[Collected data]
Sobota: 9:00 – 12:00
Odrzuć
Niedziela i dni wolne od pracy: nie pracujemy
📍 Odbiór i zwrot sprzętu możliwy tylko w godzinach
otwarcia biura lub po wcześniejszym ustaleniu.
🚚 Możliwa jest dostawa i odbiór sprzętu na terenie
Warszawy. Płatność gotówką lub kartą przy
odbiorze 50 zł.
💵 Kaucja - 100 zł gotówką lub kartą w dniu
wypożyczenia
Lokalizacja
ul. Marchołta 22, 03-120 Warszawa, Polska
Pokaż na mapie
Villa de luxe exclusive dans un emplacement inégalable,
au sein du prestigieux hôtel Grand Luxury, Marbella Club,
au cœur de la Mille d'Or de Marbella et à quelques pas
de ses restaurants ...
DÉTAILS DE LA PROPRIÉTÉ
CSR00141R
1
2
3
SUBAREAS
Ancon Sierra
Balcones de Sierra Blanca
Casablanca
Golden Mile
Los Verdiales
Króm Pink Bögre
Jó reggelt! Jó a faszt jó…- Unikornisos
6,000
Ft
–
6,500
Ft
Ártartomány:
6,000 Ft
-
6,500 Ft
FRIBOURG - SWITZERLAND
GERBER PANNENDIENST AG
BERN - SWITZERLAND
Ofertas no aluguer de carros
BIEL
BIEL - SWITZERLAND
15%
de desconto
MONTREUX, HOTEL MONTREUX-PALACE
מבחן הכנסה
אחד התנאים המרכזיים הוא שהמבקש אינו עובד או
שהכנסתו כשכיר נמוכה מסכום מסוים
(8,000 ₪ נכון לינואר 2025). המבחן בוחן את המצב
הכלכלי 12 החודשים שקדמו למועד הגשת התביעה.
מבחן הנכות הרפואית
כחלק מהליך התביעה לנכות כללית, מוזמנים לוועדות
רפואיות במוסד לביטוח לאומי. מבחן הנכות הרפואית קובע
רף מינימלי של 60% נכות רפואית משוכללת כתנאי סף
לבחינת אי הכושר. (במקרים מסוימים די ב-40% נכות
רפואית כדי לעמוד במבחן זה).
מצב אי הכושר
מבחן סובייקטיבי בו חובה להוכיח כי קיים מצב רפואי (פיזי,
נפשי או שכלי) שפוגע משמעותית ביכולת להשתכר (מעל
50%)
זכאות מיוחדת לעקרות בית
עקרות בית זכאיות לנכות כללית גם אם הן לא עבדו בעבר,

==

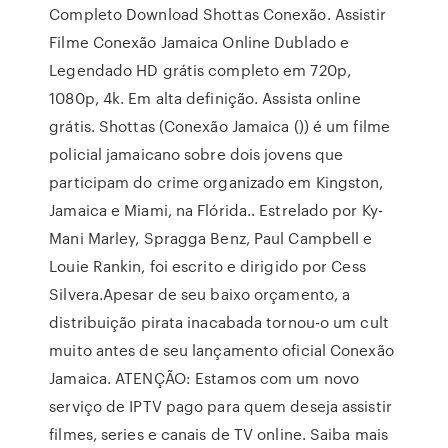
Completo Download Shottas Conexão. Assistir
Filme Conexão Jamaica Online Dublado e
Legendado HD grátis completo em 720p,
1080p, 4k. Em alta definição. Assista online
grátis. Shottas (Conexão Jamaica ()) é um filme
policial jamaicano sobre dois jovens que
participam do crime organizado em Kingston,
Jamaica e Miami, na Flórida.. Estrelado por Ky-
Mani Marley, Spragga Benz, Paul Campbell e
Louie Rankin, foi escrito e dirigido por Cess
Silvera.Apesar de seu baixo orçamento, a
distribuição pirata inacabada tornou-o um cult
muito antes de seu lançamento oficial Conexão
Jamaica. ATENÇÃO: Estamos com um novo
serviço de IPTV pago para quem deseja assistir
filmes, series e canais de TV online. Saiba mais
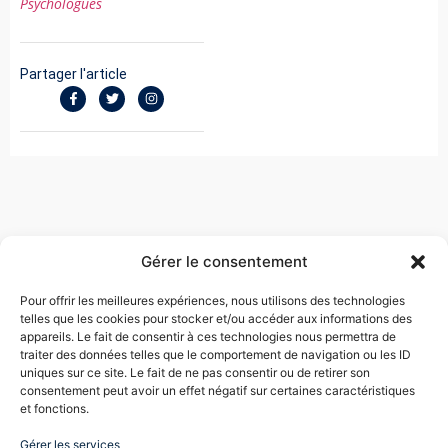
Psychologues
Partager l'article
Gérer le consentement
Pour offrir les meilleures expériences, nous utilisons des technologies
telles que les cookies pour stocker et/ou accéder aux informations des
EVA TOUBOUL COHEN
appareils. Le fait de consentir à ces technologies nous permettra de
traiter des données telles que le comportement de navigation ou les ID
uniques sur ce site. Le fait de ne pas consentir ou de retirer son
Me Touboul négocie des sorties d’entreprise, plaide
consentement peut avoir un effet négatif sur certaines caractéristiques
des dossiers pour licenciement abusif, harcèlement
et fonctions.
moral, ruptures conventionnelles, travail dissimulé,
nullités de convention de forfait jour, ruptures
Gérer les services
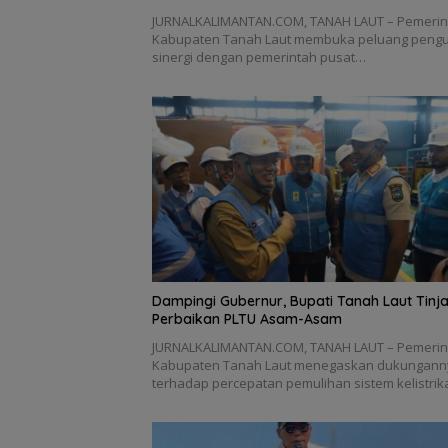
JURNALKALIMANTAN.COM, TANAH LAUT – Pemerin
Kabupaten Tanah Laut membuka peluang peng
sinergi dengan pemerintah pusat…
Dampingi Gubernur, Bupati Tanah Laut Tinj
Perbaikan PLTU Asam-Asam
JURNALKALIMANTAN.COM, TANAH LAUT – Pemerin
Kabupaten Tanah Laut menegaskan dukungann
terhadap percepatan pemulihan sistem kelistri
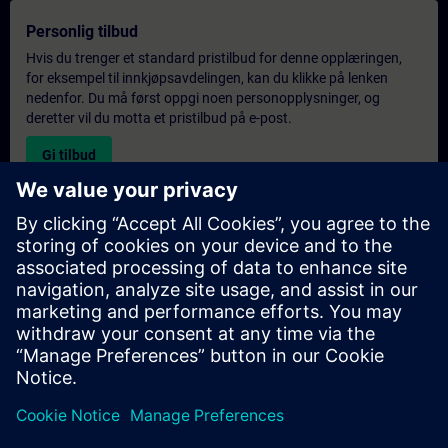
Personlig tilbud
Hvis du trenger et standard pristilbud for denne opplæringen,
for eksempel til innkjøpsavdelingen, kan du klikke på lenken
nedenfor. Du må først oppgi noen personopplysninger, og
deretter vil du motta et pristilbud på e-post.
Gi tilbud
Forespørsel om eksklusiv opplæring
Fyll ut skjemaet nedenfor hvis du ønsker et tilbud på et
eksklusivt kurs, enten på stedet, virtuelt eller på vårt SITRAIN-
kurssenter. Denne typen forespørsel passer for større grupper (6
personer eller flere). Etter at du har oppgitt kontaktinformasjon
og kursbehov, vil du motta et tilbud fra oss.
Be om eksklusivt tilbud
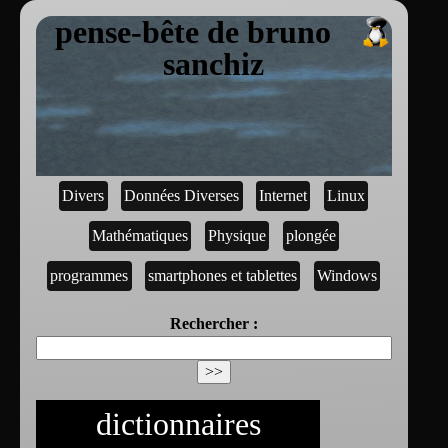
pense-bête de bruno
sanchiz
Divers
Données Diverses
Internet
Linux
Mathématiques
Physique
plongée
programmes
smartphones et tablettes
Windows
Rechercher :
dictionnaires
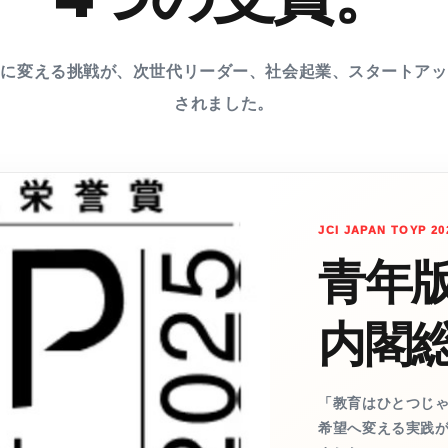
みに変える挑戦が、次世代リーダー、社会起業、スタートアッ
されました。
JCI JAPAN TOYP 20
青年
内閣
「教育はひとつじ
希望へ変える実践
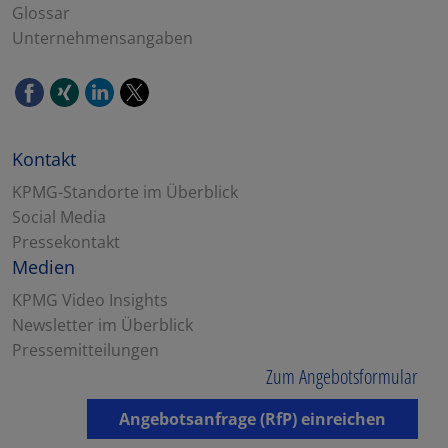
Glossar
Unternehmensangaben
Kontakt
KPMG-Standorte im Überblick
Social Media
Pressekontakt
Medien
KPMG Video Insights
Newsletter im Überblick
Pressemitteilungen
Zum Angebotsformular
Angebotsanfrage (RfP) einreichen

* * *

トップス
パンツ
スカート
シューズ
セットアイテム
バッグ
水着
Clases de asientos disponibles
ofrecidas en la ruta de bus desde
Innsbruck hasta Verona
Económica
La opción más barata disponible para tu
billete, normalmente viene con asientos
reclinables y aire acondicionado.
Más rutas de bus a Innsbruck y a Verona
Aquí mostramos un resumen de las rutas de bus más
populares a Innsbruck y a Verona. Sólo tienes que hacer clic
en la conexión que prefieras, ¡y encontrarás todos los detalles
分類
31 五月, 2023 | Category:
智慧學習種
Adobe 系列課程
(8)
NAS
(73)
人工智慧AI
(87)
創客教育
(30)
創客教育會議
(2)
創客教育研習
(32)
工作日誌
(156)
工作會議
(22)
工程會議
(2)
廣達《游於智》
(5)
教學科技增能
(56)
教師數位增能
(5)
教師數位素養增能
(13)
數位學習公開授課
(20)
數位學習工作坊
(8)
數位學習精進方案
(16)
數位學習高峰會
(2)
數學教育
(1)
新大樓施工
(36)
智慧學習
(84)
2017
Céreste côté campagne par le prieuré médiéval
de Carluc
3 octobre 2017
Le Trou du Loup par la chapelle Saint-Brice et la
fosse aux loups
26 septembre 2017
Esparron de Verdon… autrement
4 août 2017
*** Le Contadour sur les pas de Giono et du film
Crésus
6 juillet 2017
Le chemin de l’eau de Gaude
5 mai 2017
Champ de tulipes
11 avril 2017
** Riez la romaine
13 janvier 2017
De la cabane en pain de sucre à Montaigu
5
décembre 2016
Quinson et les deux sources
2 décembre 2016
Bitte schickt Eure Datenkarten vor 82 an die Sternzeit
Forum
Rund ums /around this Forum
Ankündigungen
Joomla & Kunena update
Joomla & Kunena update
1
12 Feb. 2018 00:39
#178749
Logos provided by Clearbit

** Aim of the task **
Wherever the string "motta" occurs in the records above, copy that line.

** Response for this exercise **
deretter vil du motta et pristilbud på e-post.
og kursbehov, vil du motta et tilbud fra oss.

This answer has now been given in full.